If the syntax bit RE_NO_BK_REF
isn't set, then Regex recognizes
back references. A back reference matches a specified preceding group.
The back reference operator is represented by \digit
anywhere after the end of a regular expression's digit-th
group (see Grouping Operators).
digit must be between 1
and 9
. The matcher assigns
numbers 1 through 9 to the first nine groups it encounters.

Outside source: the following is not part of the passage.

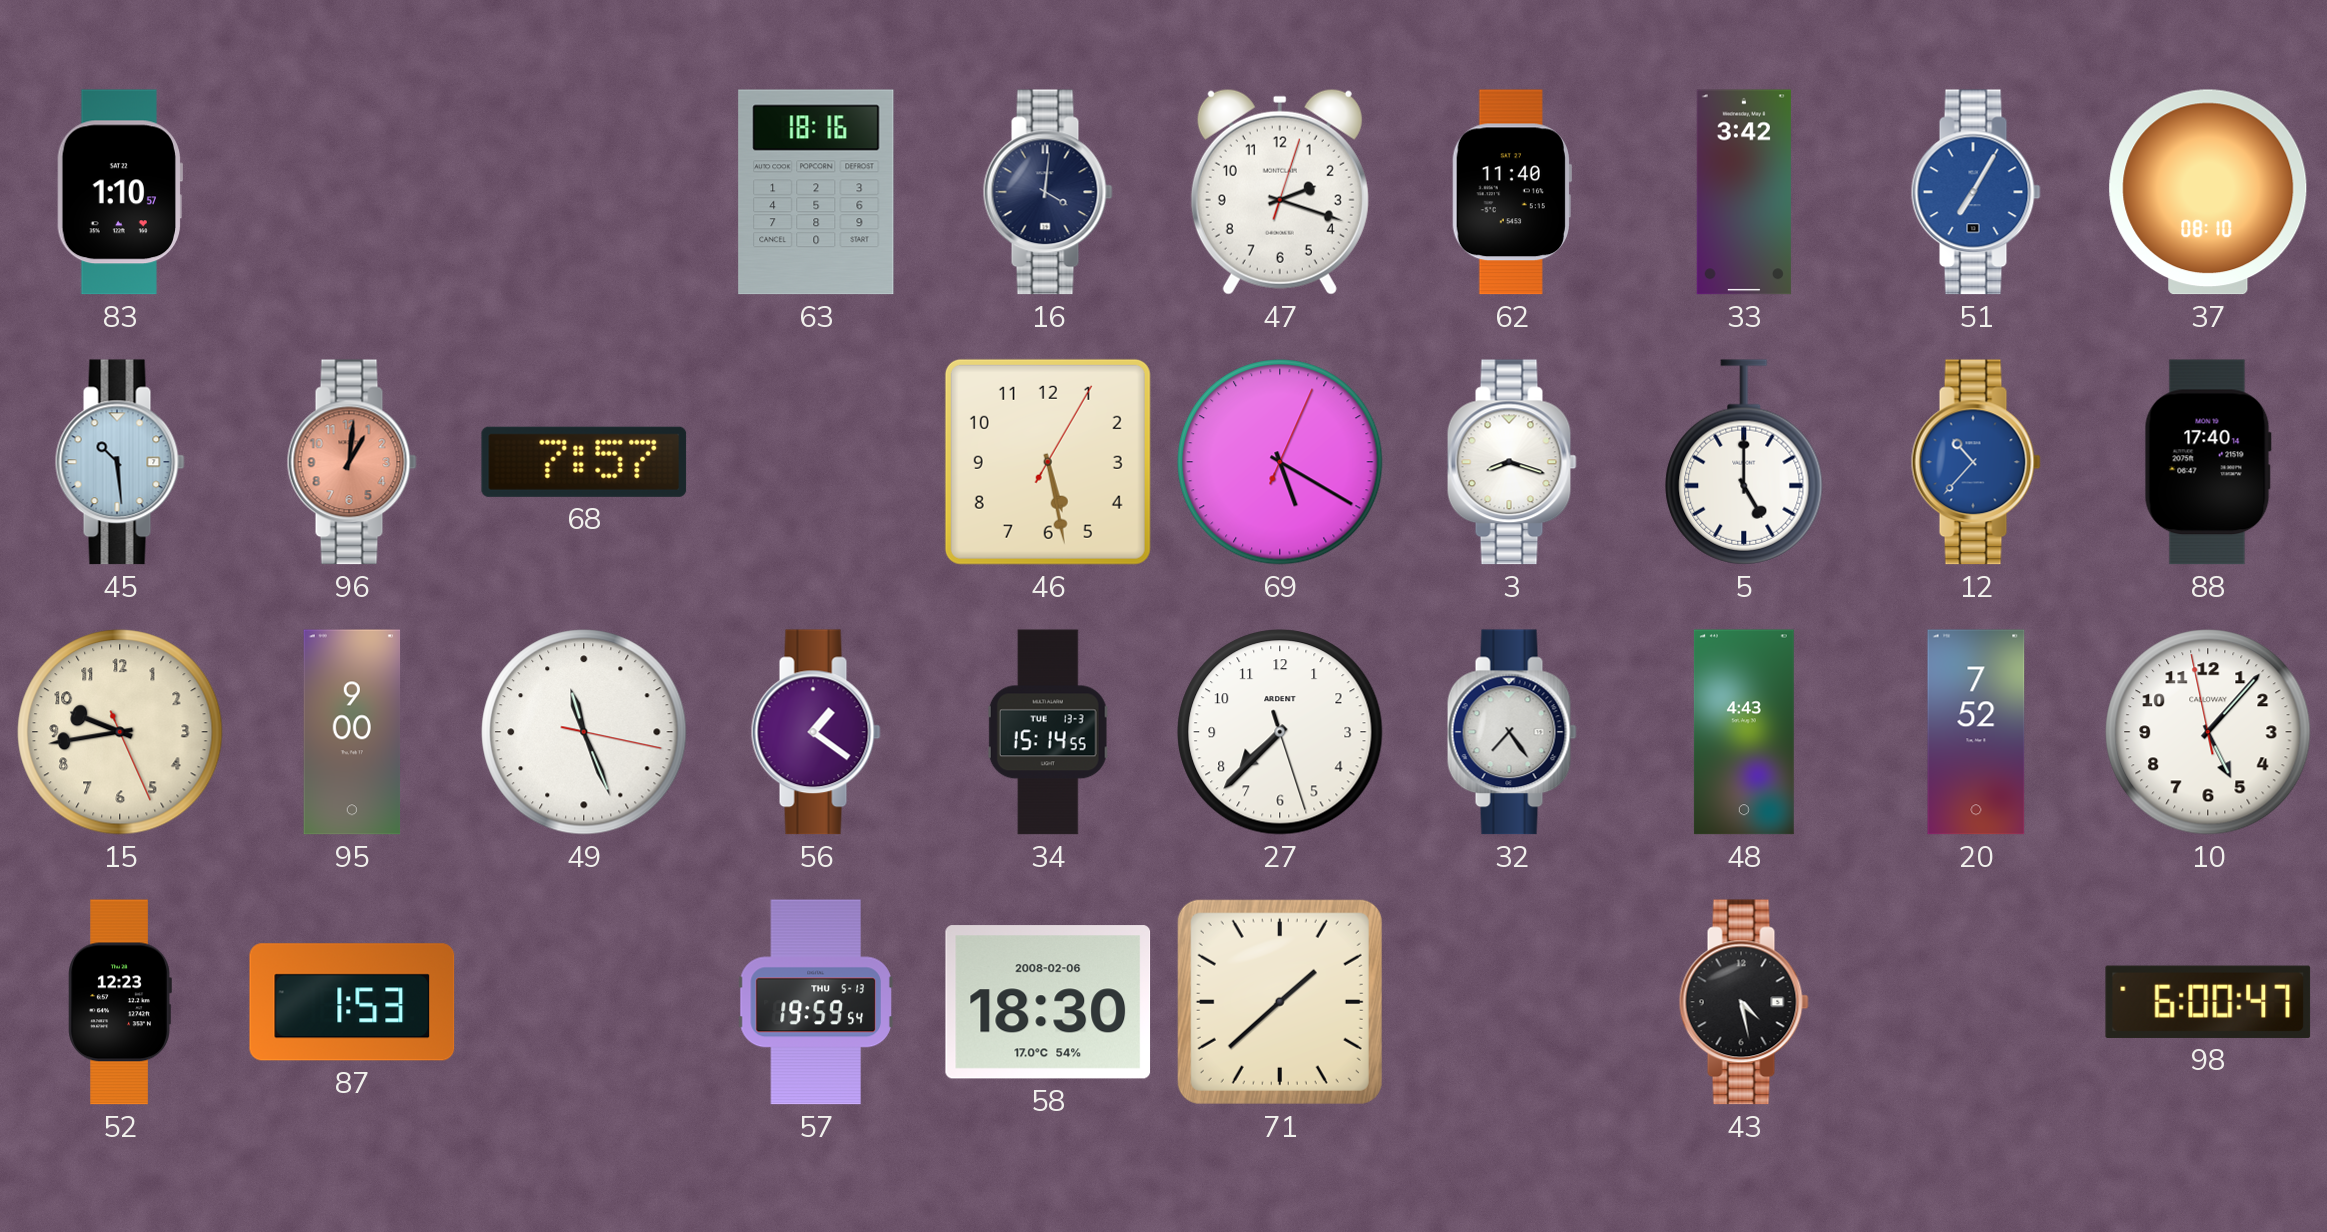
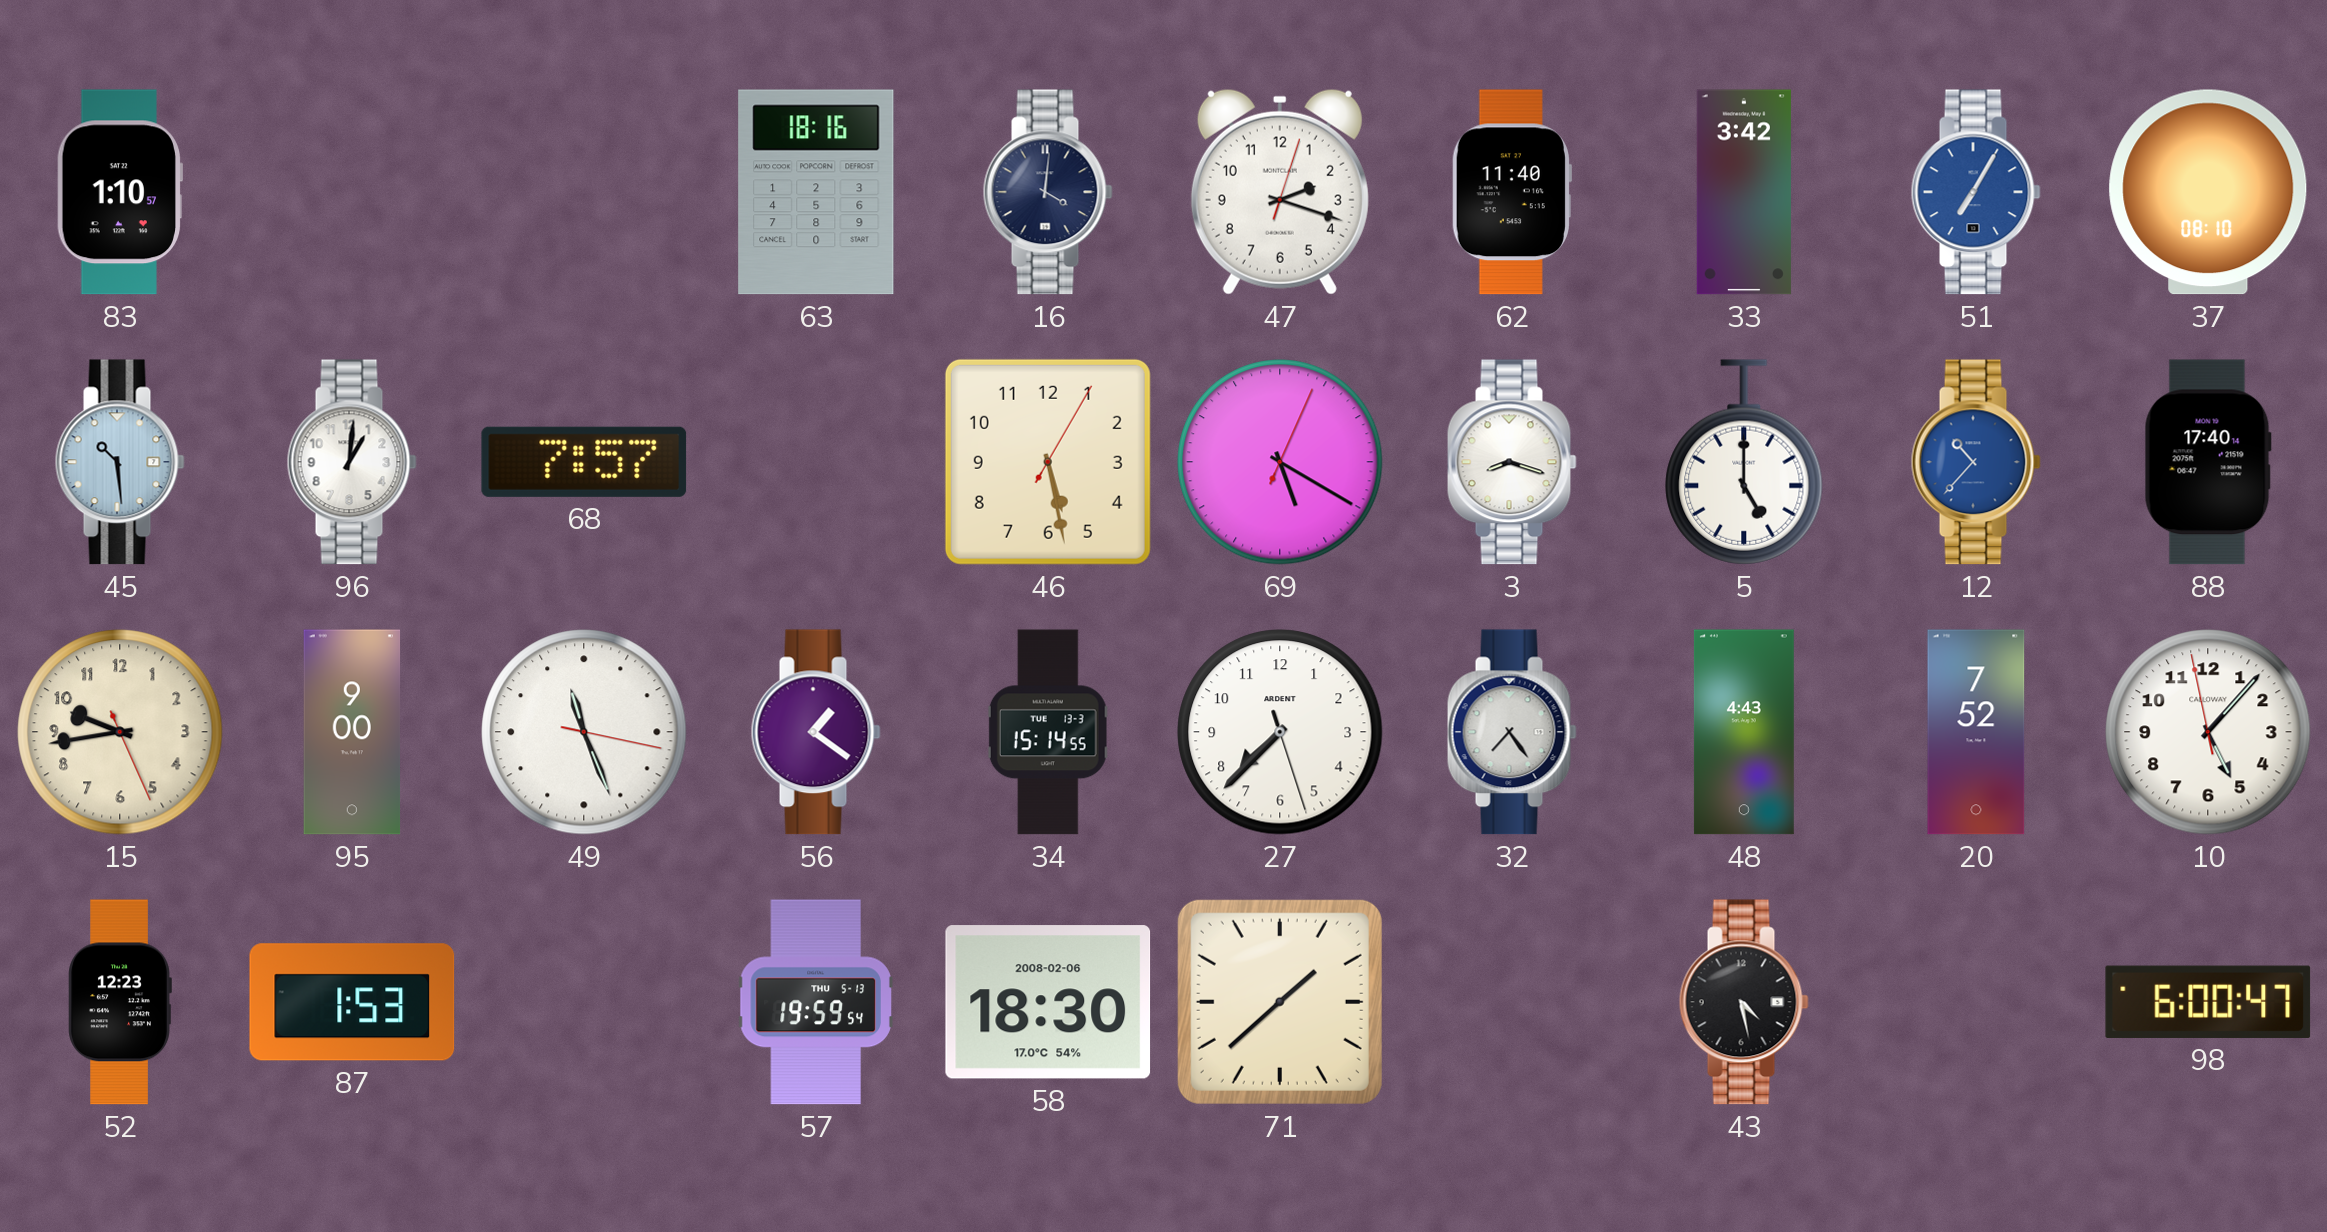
96 dial: salmon -> white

By using
one of \1
through \9
after the corresponding group's
close-group operator, you can match a substring identical to the
one that the group does.
Back references match according to the following (in all examples below,
(
represents the open-group, )
the close-group, {
the open-interval and }
the close-interval operator):
(a)\1
matches aa
and
(bana)na\1bo\1
matches bananabanabobana
. Likewise,
(.*)\1
matches any (newline-free if the syntax bit
RE_DOT_NEWLINE
isn't set) string that is composed of two
identical halves; the (.*)
matches the first half and the
\1
matches the second half.
((a*)b)*\1\2
matches aabababa
; first group 1 (the
outer one) matches aab
and group 2 (the inner one) matches
aa
. Then group 1 matches ab
and group 2 matches
a
. So, \1
matches ab
and \2
matches
a
.
(one()|two())-and-(three\2|four\3)
matches one-and-three
and two-and-four
, but not one-and-four
or
two-and-three
. For example, if the pattern matches
one-and-
, then its group 2 matches the empty string and its
group 3 doesn't participate in the match. So, if it then matches
four
, then when it tries to back reference group 3---which it
will attempt to do because \3
follows the four
---the match
will fail because group 3 didn't participate in the match.
You can use a back reference as an argument to a repetition operator. For
example, (a(b))\2*
matches a
followed by two or more
b
s. Similarly, (a(b))\2{3}
matches abbbb
.
If there is no preceding digit-th subexpression, the regular expression is invalid.